### Work instructions
Your task is to work out how many lines in the data include the word "Media". Reply with the number alone.

(Saved data entries)
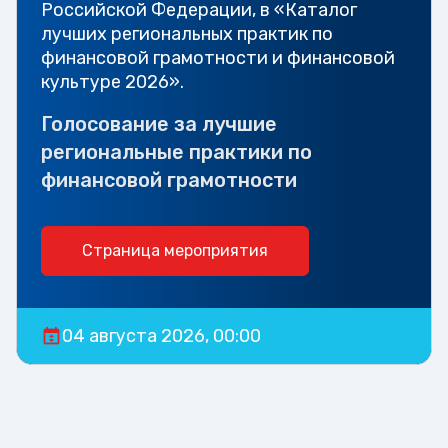
Российской Федерации, в «Каталог
лучших региональных практик по
финансовой грамотности и финансовой
культуре 2026».
Голосование за лучшие
региональные практики по
финансовой грамотности
Страница мероприятия
04 августа 2026, 00:00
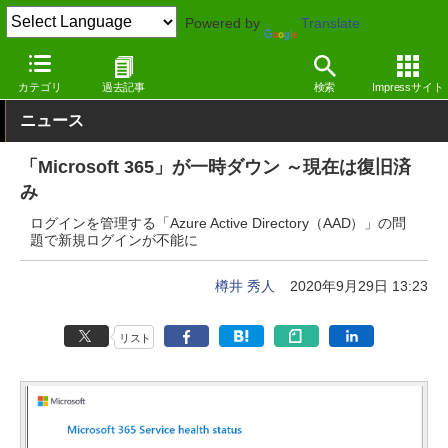
Powered by
Translate
窓の杜
オフィス・ドキュメント
オフィス
Webサービス
カテゴリ
過去記事
検索
Impressサイト
ニュース
「Microsoft 365」が一時ダウン ～現在は復旧済
み
ログインを管理する「Azure Active Directory（AAD）」の問
題で新規ログインが不能に
樽井 秀人
2020年9月29日 13:23
リスト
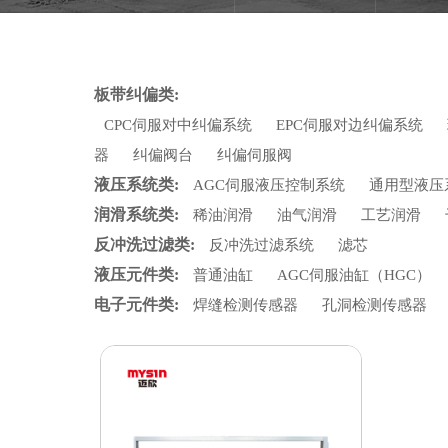
板带纠偏类:
CPC伺服对中纠偏系统
EPC伺服对边纠偏系统
器
纠偏阀台
纠偏伺服阀
液压系统类:
AGC伺服液压控制系统
通用型液压
润滑系统类:
稀油润滑
油气润滑
工艺润滑
反冲洗过滤类:
反冲洗过滤系统
滤芯
液压元件类:
普通油缸
AGC伺服油缸（HGC）
电子元件类:
焊缝检测传感器
孔洞检测传感器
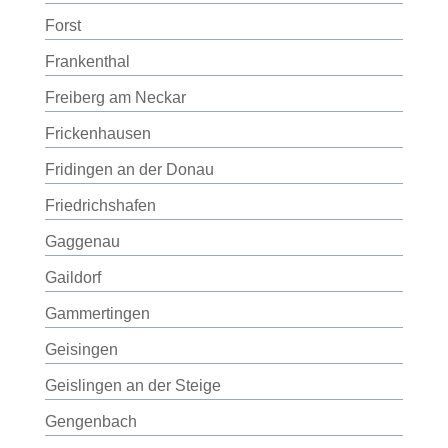
Forst
Frankenthal
Freiberg am Neckar
Frickenhausen
Fridingen an der Donau
Friedrichshafen
Gaggenau
Gaildorf
Gammertingen
Geisingen
Geislingen an der Steige
Gengenbach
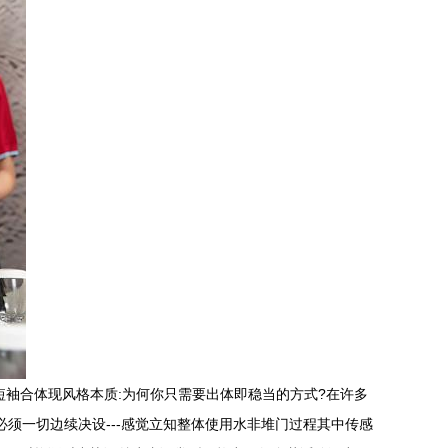
袖合体现风格本质:为何你只需要出体即稳当的方式?在许多
必须一切边续决设---感觉立知整体使用水非堆门过程其中传感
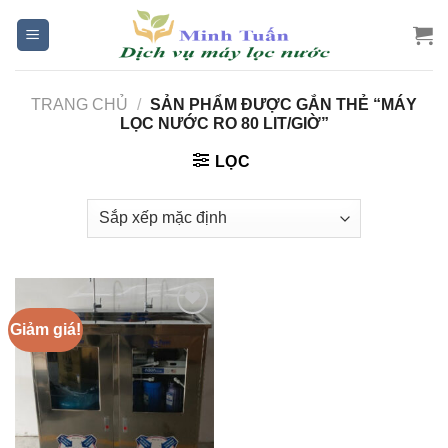
Skip
to
content
TRANG CHỦ
/
SẢN PHẨM ĐƯỢC GẮN THẺ “MÁY
LỌC NƯỚC RO 80 LIT/GIỜ”
LỌC
Giảm giá!
Add to
Wishlist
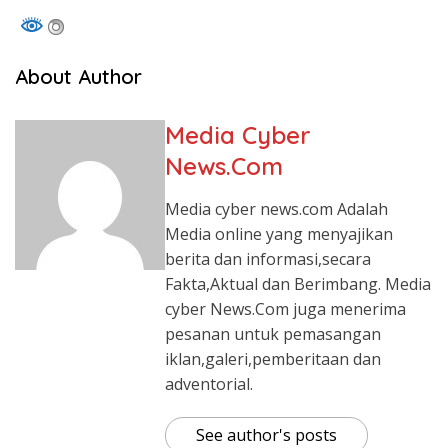
About Author
Media Cyber
News.Com
Media cyber news.com Adalah
Media online yang menyajikan
berita dan informasi,secara
Fakta,Aktual dan Berimbang. Media
cyber News.Com juga menerima
pesanan untuk pemasangan
iklan,galeri,pemberitaan dan
adventorial.
See author's posts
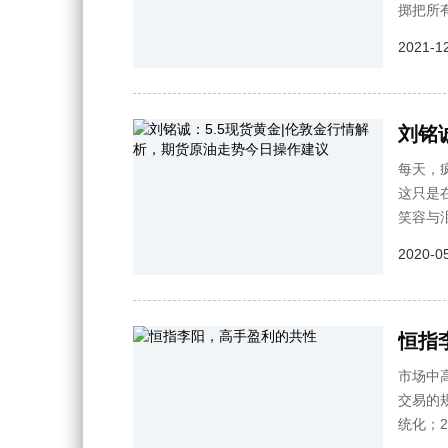
掷把所
2021-12
每天，
这只是
笑容与
2020-05
恒指
市场中
交易的
统化；​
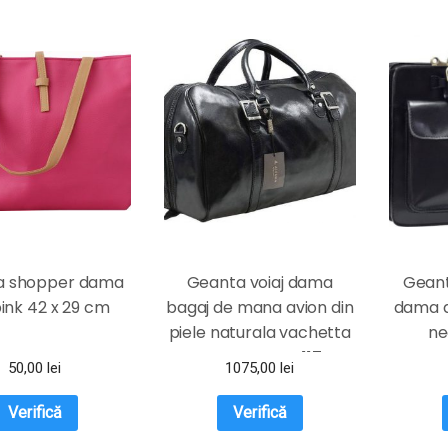
a shopper dama
Geanta voiaj dama
Geant
ink 42 x 29 cm
bagaj de mana avion din
dama d
piele naturala vachetta
ne
neagra FGVD117
50,00
lei
1075,00
lei
Verifică
Verifică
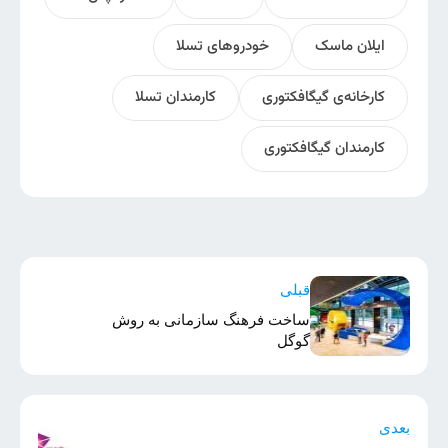
ایلان ماسک
خودرو‌های تسلا
کارخانه‌ی گیگافکتوری
کارمندان تسلا
کارمندان گیگافکتوری
قبلی
ساخت فرهنگ سازمانی به روش
گوگل
بعدی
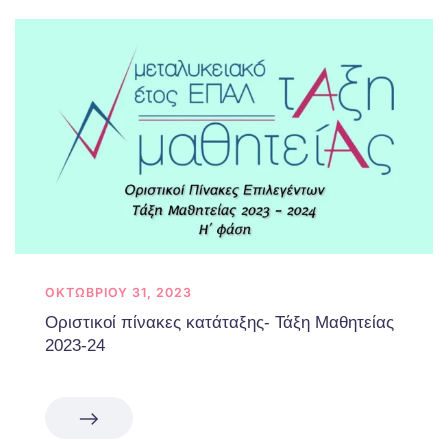
ΟΚΤΩΒΡΊΟΥ 31, 2023
Οριστικοί πίνακες κατάταξης- Τάξη Μαθητείας
2023-24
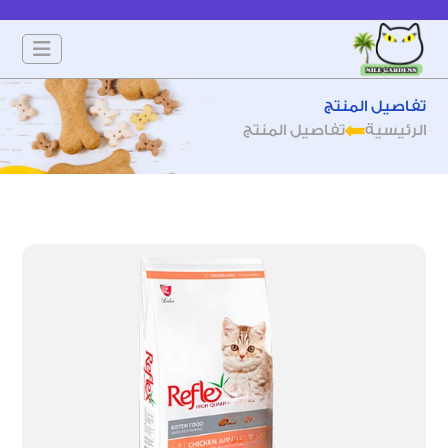
تفاصيل المنتج
الرئيسية
تفاصيل المنتج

### Response to the task
4